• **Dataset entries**
━━━━

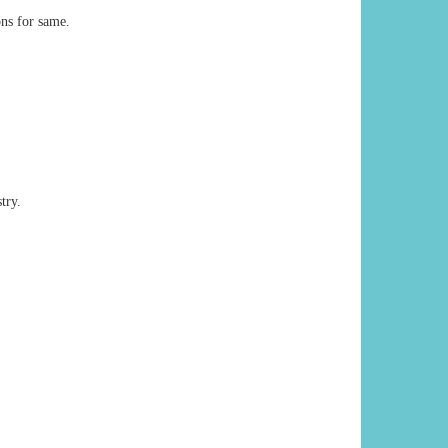
ons for same.
try.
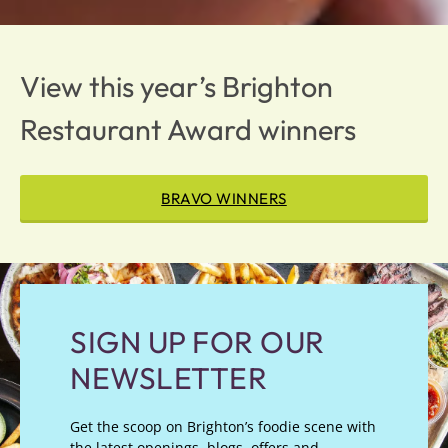
View this year’s Brighton
Restaurant Award winners
BRAVO WINNERS
SIGN UP FOR OUR
NEWSLETTER
Get the scoop on Brighton’s foodie scene with
the latest openings, blogs, offers and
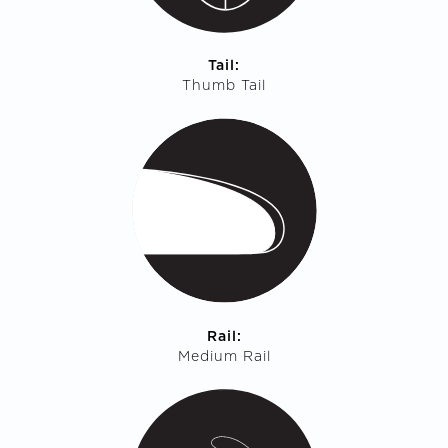
Tail:
Thumb Tail
Rail:
Medium Rail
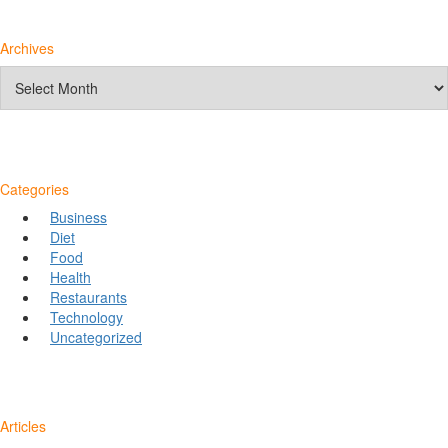
Archives
Archives
Categories
Business
Diet
Food
Health
Restaurants
Technology
Uncategorized
Articles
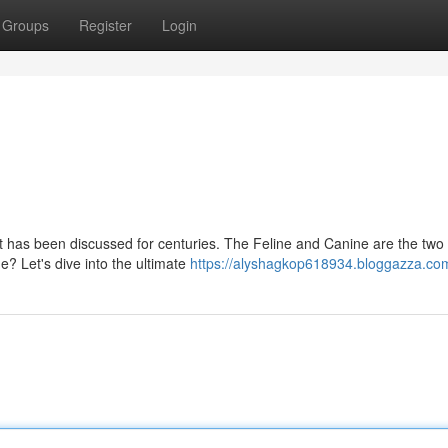
Groups
Register
Login
at has been discussed for centuries. The Feline and Canine are the two
e? Let's dive into the ultimate
https://alyshagkop618934.bloggazza.com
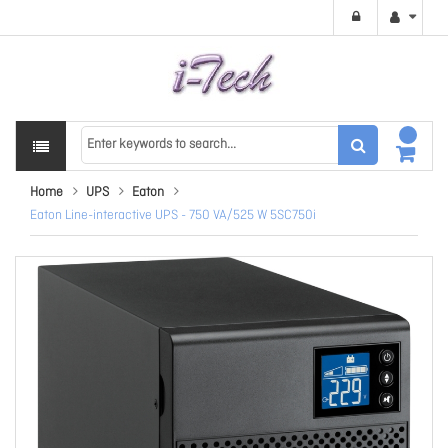
Home
UPS
Eaton
Eaton Line-interactive UPS - 750 VA/525 W 5SC750i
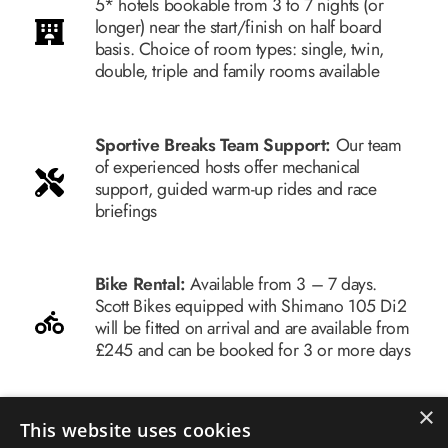
5* hotels bookable from 3 to 7 nights (or
longer) near the start/finish on half board
basis. Choice of room types: single, twin,
double, triple and family rooms available
Sportive Breaks Team Support:
Our team
of experienced hosts offer mechanical
support, guided warm-up rides and race
briefings
Bike Rental:
Available from 3 – 7 days.
Scott Bikes equipped with Shimano 105 Di2
will be fitted on arrival and are available from
£245 and can be booked for 3 or more days
×
Airport Transfers:
Airport transfers from
This website uses cookies
Palma Airport for you, your luggage and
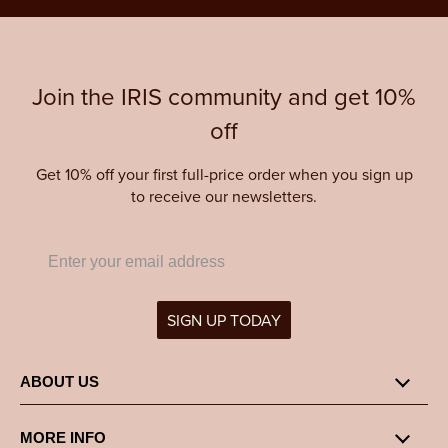
Join the IRIS community and get 10%
off
Get 10% off your first full-price order when you sign up
to receive our newsletters.
SIGN UP TODAY
ABOUT US
MORE INFO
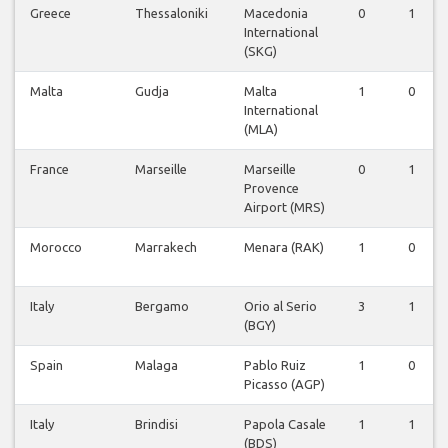
Greece
Thessaloniki
Macedonia
0
1
International
(SKG)
Malta
Gudja
Malta
1
0
International
(MLA)
France
Marseille
Marseille
0
1
Provence
Airport (MRS)
Morocco
Marrakech
Menara (RAK)
1
0
Italy
Bergamo
Orio al Serio
3
1
(BGY)
Spain
Malaga
Pablo Ruiz
1
0
Picasso (AGP)
Italy
Brindisi
Papola Casale
1
1
(BDS)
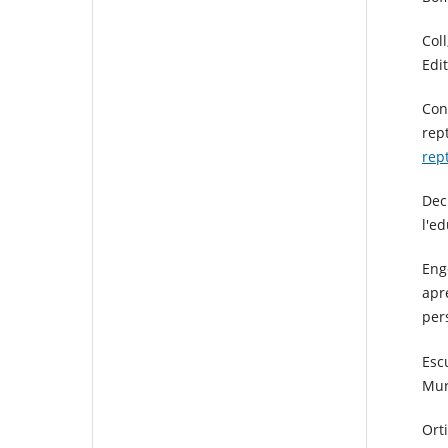
Coll
Edit
Con
rep
rep
Dec
l'e
Eng
apre
per
Esc
Mur
Ort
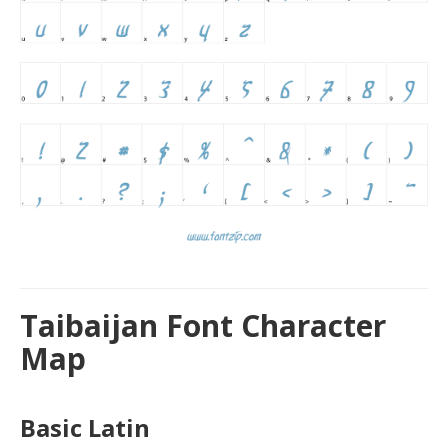
Taibaijan Font Character
Map
Basic Latin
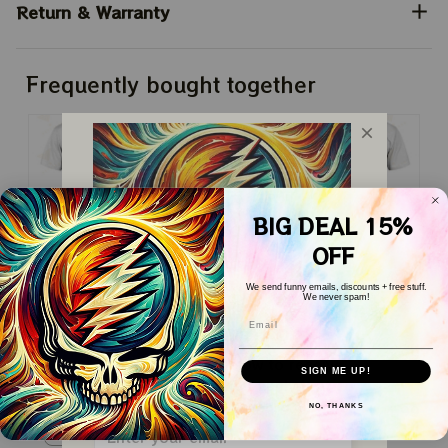
Return & Warranty
Frequently bought together
BIG DEAL 15%
OFF
This product:
Yellowstone
$24.99
We send funny emails, discounts + free stuff.
Quotes
We never spam!
Classic T-Shirt / White / S
Email
WELCOME COUPON!
Yellowstone Quotes
$24.99
Drop your email below to receive 
SIGN ME UP!
Classic T-Shirt / White / S
your COUPON then apply it at 
checkout to save 
15%!
Yellowstone Quotes
$24.99
NO, THANKS
Classic T-Shirt / White / S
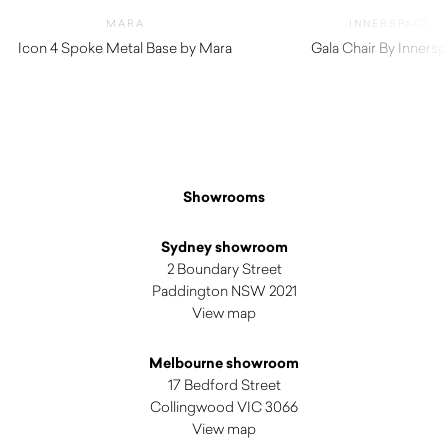
MARA
INNERSPACE
Icon 4 Spoke Metal Base by Mara
Gala Chair By Inners
$
380.00
$
159.50
Showrooms
Sydney showroom
2 Boundary Street
Paddington NSW 2021
View map
Melbourne showroom
17 Bedford Street
Collingwood VIC 3066
View map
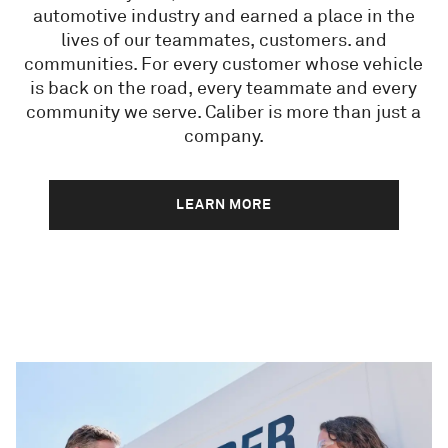
automotive industry and earned a place in the
lives of our teammates, customers. and
communities. For every customer whose vehicle
is back on the road, every teammate and every
community we serve. Caliber is more than just a
company.
LEARN MORE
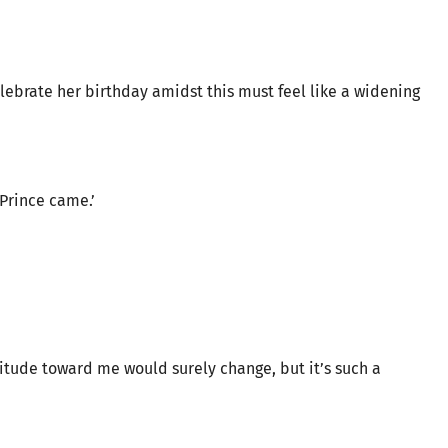
lebrate her birthday amidst this must feel like a widening
Prince came.’
ttitude toward me would surely change, but it’s such a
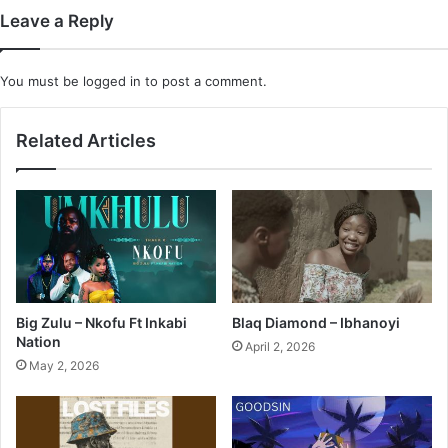
Leave a Reply
You must be
logged in
to post a comment.
Related Articles
Big Zulu – Nkofu Ft Inkabi
Blaq Diamond – Ibhanoyi
Nation
April 2, 2026
May 2, 2026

━━━━

• **Task brief**
Once the line with "Medium Rail" is found above, print it and every line after it through the line with "longer) near the start/finish on half board", exactly. Pictures stay out.

• **Response**
Medium Rail
Archives
Archives
Categories
Business
Diet
Food
Health
Restaurants
Technology
Uncategorized
Articles
Groups
Register
Login
at has been discussed for centuries. The Feline and Canine are the two
e? Let's dive into the ultimate
https://alyshagkop618934.bloggazza.com
Home
UPS
Eaton
Eaton Line-interactive UPS - 750 VA/525 W 5SC750i
5* hotels bookable from 3 to 7 nights (or
longer) near the start/finish on half board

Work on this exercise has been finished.